Spor Yaparken Kasık Ağrısına Dikkat!

Kontrolsüz spor riski artırıyor

Kasık fıtığının oluşumundan birçok etken sorumlu oluyor. Yaşın ilerlemesi, karın içi basıncını artıran hamilelik ve obezite gibi etkenler, kronik öksürük, kollajen bağ dokusu hastalıkları, aniden zorlayıcı bir hareket yapmak ve sigara tüketimi kasık fıtığının oluşmasına neden olabiliyor. Bunların yanı sıra birinci derece akrabasında kasık fıtığı olan kişilerde de risk artıyor. Ayrıca kontrolsüz, aşırı ve ağır spor yapmak da fıtığa eğilimli olan kişilerde kasık fıtığına yol açabiliyor. Bu nedenle spor yaparken kasık fıtığına sebep olabilecek durumlardan korunmak için spor yapmadan önce ısınma hareketlerini ihmal etmemek, sınırların zorlanacağı şekilde ağır ve aşırı spor yapmaktan kaçınmak son derece önemli.
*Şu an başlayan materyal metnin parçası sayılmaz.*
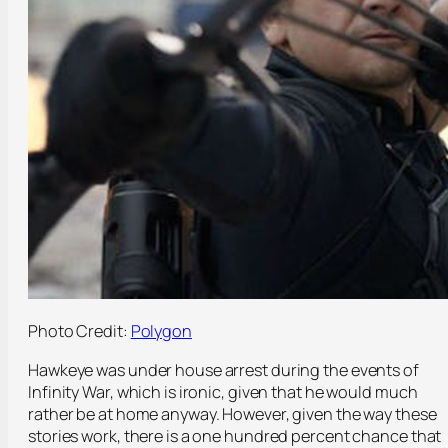
Photo Credit:
Polygon
Hawkeye was under house arrest during the events of
Infinity War, which is ironic, given that he would much
rather be at home anyway. However, given the way these
stories work, there is a one hundred percent chance that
Kasık bölgesindeki ağrıya dikkat!

Kasık fıtığı, kasık bölgesinde ağrı ve şişlikle kendini belli ediyor. Prof. Dr. Melih Paksoy fıtığın büyüklüğünden bağımsız olarak sinirlere baskı yapması sonucunda kasıkta yaygın baskı hissi, lokal keskin ağrı veya yansıyan ağrının geliştiğini belirterek, “Gün boyunca yapılan aktiviteler nedeniyle kasıkta baskı veya ağırlık hissi akşam saatlerinde daha da artıyor. Bu nörojenik ağrı erkeklerde testisler ve bacak iç yüzüne de yayılıyor” diyor. Bunların yanı sıra kabızlığa eğilim ve sık sık idrara çıkma gibi semptomlar da gelişebiliyor. Belirti vermeyen kasık fıtıkları ise genellikle başka bir nedenle gidilen fizik muayene sırasında tesadüfen tespit ediliyor”

Spor Yaparken Kasık Ağrısına Dikkat!

Laparoskopik yöntem avantaj sağlıyor

Kasık fıtığı anatomik bir sorun olduğu için ameliyat yöntemiyle tedavi ediliyor. Ameliyat açık veya laparoskopik olmak üzere 2 şekilde yapılabiliyor. Genel Cerrahi Uzmanı Prof. Dr. Melih Paksoy her iki yöntemde de kasık bölgesindeki yırtık oluşmuş alanın yamayla onarıldığını  belirterek sözlerine şöyle devam ediyor:  “Nüks etmiş veya çift taraflı fıtıklarda ya da tek taraflı olup iş ve sosyal hayatına bir an önce dönmek isteyen hastalarda minimal invazif kapalı yöntem olan laparoskopik cerrahi girişim altın standart olarak kabul ediliyor. Laparoskopik yöntem daha estetik bir sonuç, daha sağlam bir onarım, nüks görülme sıklığının daha az olması ve düşük enfeksiyon riski gibi faydalar sağlıyor. Bu yöntemle hasta ertesi gün taburcu oluyor ve sonraki gün iş ile sosyal hayatına dönebiliyor, ağır sportif aktivitelerine de 4 hafta sonra başlayabiliyor.